#### TASK STATEMENT
Count the lines in the data below where the string "Rarely" occurs, please, and give the number alone.

====

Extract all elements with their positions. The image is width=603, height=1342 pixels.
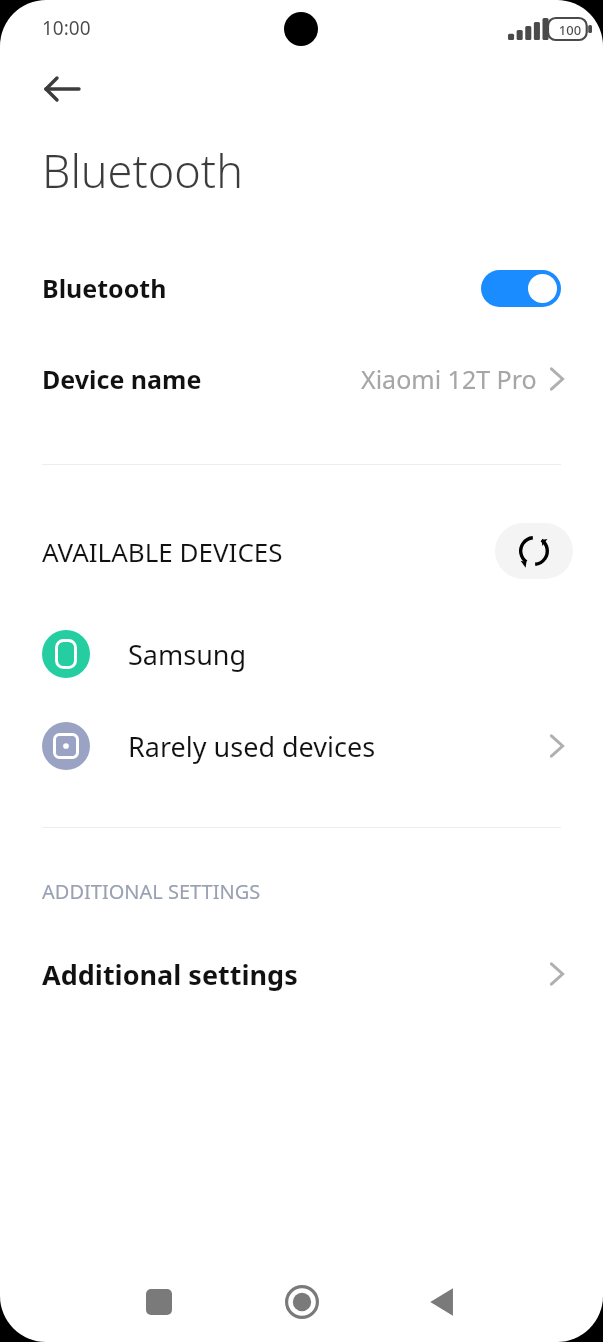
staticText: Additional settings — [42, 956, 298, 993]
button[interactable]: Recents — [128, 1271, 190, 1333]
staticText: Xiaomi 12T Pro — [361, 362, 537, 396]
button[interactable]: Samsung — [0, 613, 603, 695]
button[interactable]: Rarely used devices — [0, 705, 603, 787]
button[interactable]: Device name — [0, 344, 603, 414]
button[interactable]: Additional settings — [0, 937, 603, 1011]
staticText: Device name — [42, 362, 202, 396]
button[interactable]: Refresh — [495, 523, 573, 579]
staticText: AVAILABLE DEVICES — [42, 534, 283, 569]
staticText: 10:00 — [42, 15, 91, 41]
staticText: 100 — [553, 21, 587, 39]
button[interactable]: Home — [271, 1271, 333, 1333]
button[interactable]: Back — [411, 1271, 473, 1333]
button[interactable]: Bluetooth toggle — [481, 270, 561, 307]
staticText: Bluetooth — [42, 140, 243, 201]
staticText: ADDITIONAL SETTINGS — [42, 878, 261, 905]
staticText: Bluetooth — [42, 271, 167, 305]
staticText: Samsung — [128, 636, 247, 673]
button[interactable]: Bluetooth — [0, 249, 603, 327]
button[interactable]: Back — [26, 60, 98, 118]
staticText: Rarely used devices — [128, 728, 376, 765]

====

#### OUTPUT FOR THIS TASK
2